Fortunately, Jon bothered to break down his regular college stats and show how he was an elite runner in the brutal SEC. Stacy led the conference in 2011-2012 in 10-plus carry games, finished behind only Marcus Lattimore in percentage of games with a touchdown, and behind only Knile Davis and Eddie Lacy in rushing yards per game. Here’s what Jon had to say after looking through all of the data:
It’s interesting that the two names above and two names below Stacy are the ones getting all the credit. Meanwhile, there is Zac Stacy with no character concerns or major injuries to his name. He’s a proven producer and a fantastic athlete that has drawn comparisons to Ray Rice here at RotoViz. Where will he get drafted? Who knows. What I do know is that this skill set will make some NFL franchise very happy.
Needless to say, he made the Rams very happy indeed – after they realized what they had in him. He was also the difference-maker for my second place squad. While I prefer to use a WR in the Flex, this team ended up light at the most crucial position after I employed the unusual tactic of drafting both Jimmy Graham and Rob Gronkowski. Gronk was my Flex, but in a puff of bad injury luck, he was gone. The third running back behind Charles and Bell, Stacy ended up as an elite Flex for this squad.
Jamaal Charles has long been my favorite NFL running back. I explained before the season why Charles was a better reality player than Adrian Peterson, and this piece by Jacob Myers deftly demonstrates why he had such a massive ceiling in 2013.
During McCoy’s last three seasons under Reid, he averaged 8.36 fantasy points from receiving stats alone in PPR formats.
That quote almost seems to foreshadow Charles’ epic Week 15 game. It’s perhaps true that fantasy owners spend a disproportionate amount of time obsessing over their first round pick, but I strongly disagree with the saying: You can’t win your league in the first round. It depends on the type of a league and your intentions. Charles was on every roster that finished in the NFFC Primetime Top 5. If you wanted to be in the conversation for the big money, you had to own Jamaal Charles. While most of my rosters were Zero RB squads, I was saved by owning the best back in football on the two that mattered in the end.

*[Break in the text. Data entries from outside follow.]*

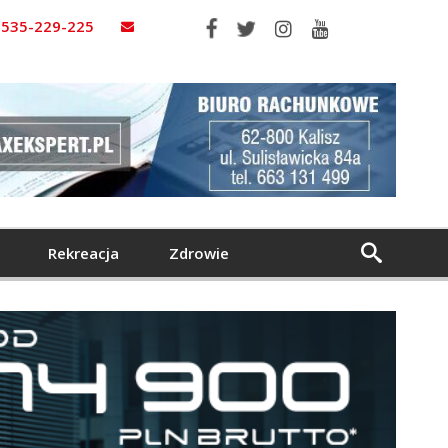
535-229-225
Rekreacja
Zdrowie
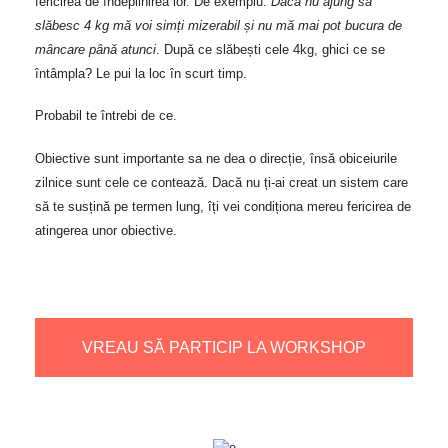
fericirea de îndeplinirea lor. De exemplu:
Dacă nu ajung sa
slăbesc 4 kg mă voi simți mizerabil și nu mă mai pot bucura de
mâncare până atunci
. După ce slăbești cele 4kg, ghici ce se
întâmpla? Le pui la loc în scurt timp.
Probabil te întrebi de ce.
Obiective sunt importante sa ne dea o direcție, însă obiceiurile
zilnice sunt cele ce contează. Dacă nu ți-ai creat un sistem care
să te susțină pe termen lung, îți vei condiționa mereu fericirea de
atingerea unor obiective.
VREAU SĂ PARTICIP LA WORKSHOP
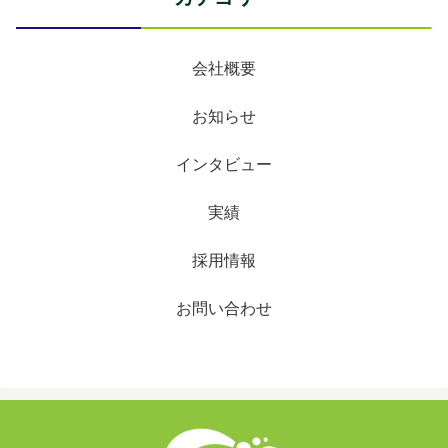
会社概要
お知らせ
インタビュー
実績
採用情報
お問い合わせ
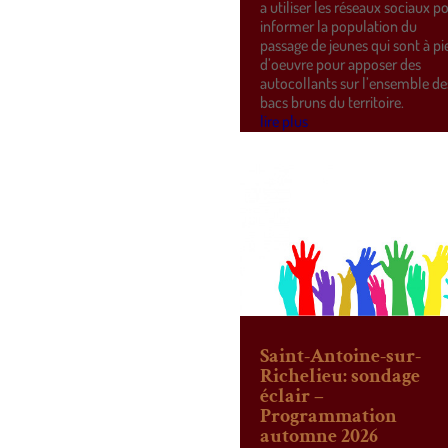
a utiliser les réseaux sociaux p
informer la population du
passage de jeunes qui sont à pi
d’oeuvre pour apposer des
autocollants sur l’ensemble de
bacs bruns du territoire.
lire plus
Saint-Antoine-sur-
Richelieu: sondage
éclair –
Programmation
automne 2026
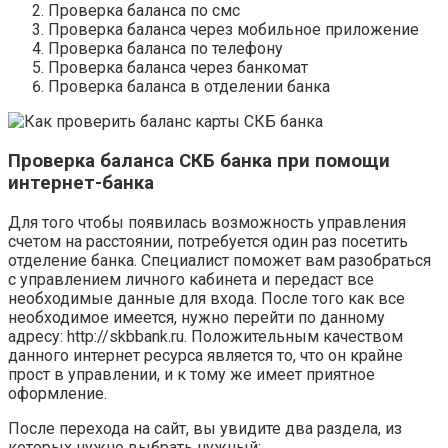
Проверка баланса по смс
Проверка баланса через мобильное приложение
Проверка баланса по телефону
Проверка баланса через банкомат
Проверка баланса в отделении банка
Проверка баланса СКБ банка при помощи
интернет-банка
Для того чтобы появилась возможность управления
счетом на расстоянии, потребуется один раз посетить
отделение банка. Специалист поможет вам разобраться
с управлением личного кабинета и передаст все
необходимые данные для входа. После того как все
необходимое имеется, нужно перейти по данному
адресу: http://skbbank.ru. Положительным качеством
данного интернет ресурса является то, что он крайне
прост в управлении, и к тому же имеет приятное
оформление.
После перехода на сайт, вы увидите два раздела, из
которых нужно выбрать нужный:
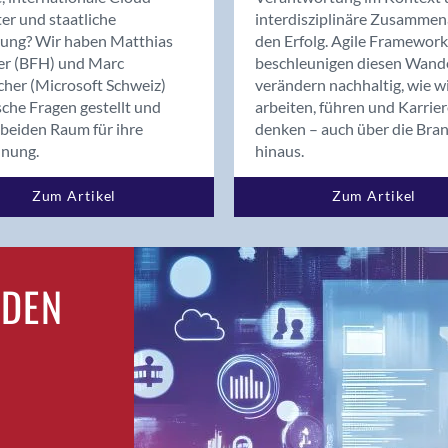
Bern
er und staatliche
interdisziplinäre Zusammen
Bern - Liebefeld
rung? Wir haben Matthias
den Erfolg. Agile Framework
er (BFH) und Marc
beschleunigen diesen Wand
Bern 15
cher (Microsoft Schweiz)
verändern nachhaltig, wie w
Bern 22
sche Fragen gestellt und
arbeiten, führen und Karrie
Bern 65
beiden Raum für ihre
denken – auch über die Bra
Bern 9
dnung.
hinaus.
Bern-Zollikofen
Zum Artikel
Zum Artikel
Biel/Bienne
Binningen
Bolligen
Bonaduz
RDEN
Bonstetten
Bottighofen
Bremgarten bei Bern
Brig
Brig-Glis
Bronschhofen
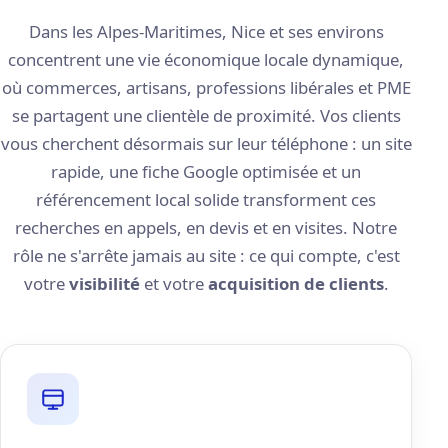
Dans les Alpes-Maritimes, Nice et ses environs
concentrent une vie économique locale dynamique,
où commerces, artisans, professions libérales et PME
se partagent une clientèle de proximité. Vos clients
vous cherchent désormais sur leur téléphone : un site
rapide, une fiche Google optimisée et un
référencement local solide transforment ces
recherches en appels, en devis et en visites. Notre
rôle ne s'arrête jamais au site : ce qui compte, c'est
votre
visibilité
et votre
acquisition de clients
.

I’ll let Jacob bring it home.
History tells us Jamaal Charles will have the opportunity to be 2013’s top fantasy RB. If he can continue his yards/touch success and the rest of the Chiefs’ offense can show consistency in moving the chains, Charles could easily be fantasy football’s most feared player in 2013, especially in PPR formats.
This article was so good its various mentions included a Grantland shoutout from Matt Borcas. While a lot of folks look at coaching changes and make some general declarations, Kleinheksel’s analysis went quite a bit deeper than that. He broke down the tendencies of Marc Trestman, compared them to Cutler’s opportunities under previous Chicago coordinators, and came up with the following conclusion.
Things look good for Cutler. Assuming he takes every snap, he’ll attempt about 578 passes this season. Based on his career completion percentage (60.8%) and TD Rate (4.6%), he could see a 100-point boost to his season fantasy point production. That’s a six point/game boost, and would have made him a top-10 fantasy QB last year.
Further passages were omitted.